[Opening Data extracts section]
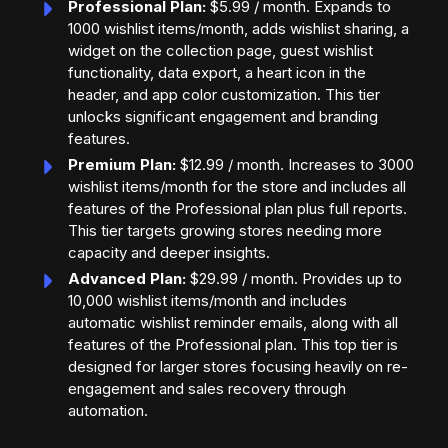
Professional Plan:
$5.99 / month. Expands to
1000 wishlist items/month, adds wishlist sharing, a
widget on the collection page, guest wishlist
functionality, data export, a heart icon in the
header, and app color customization. This tier
unlocks significant engagement and branding
features.
Premium Plan:
$12.99 / month. Increases to 3000
wishlist items/month for the store and includes all
features of the Professional plan plus full reports.
This tier targets growing stores needing more
capacity and deeper insights.
Advanced Plan:
$29.99 / month. Provides up to
10,000 wishlist items/month and includes
automatic wishlist reminder emails, along with all
features of the Professional plan. This top tier is
designed for larger stores focusing heavily on re-
engagement and sales recovery through
automation.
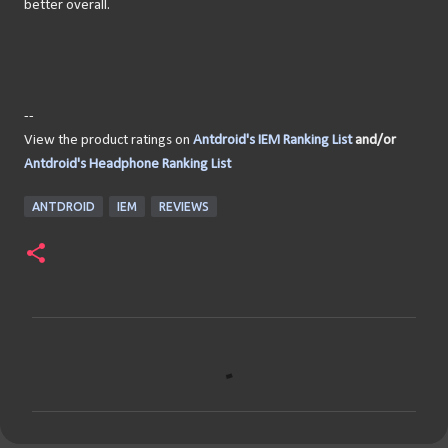
better overall.
--
View the product ratings on
Antdroid's IEM Ranking List
and/or
Antdroid's Headphone Ranking List
ANTDROID
IEM
REVIEWS
C
o
m
m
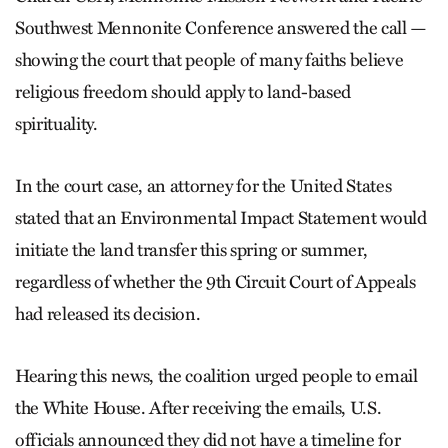
Southwest Mennonite Conference answered the call —
showing the court that people of many faiths believe
religious freedom should apply to land-based
spirituality.
In the court case, an attorney for the United States
stated that an Environmental Impact Statement would
initiate the land transfer this spring or summer,
regardless of whether the 9th Circuit Court of Appeals
had released its decision.
Hearing this news, the coalition urged people to email
the White House. After receiving the emails, U.S.
officials announced they did not have a timeline for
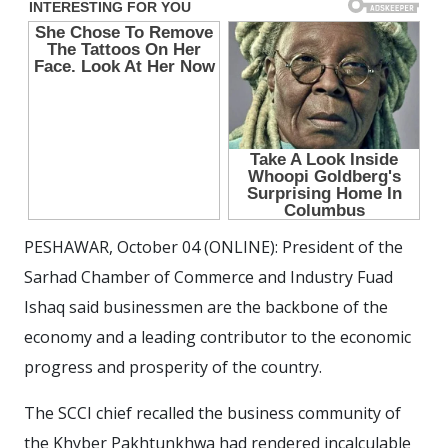
PESHAWAR, October 04 (ONLINE): President of the
Sarhad Chamber of Commerce and Industry Fuad
Ishaq said businessmen are the backbone of the
economy and a leading contributor to the economic
progress and prosperity of the country.
The SCCI chief recalled the business community of
the Khyber Pakhtunkhwa had rendered incalculable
[Closing Data extracts section]
The expected answer is one number: how many lines above contain "items".

◆ Written answer:
3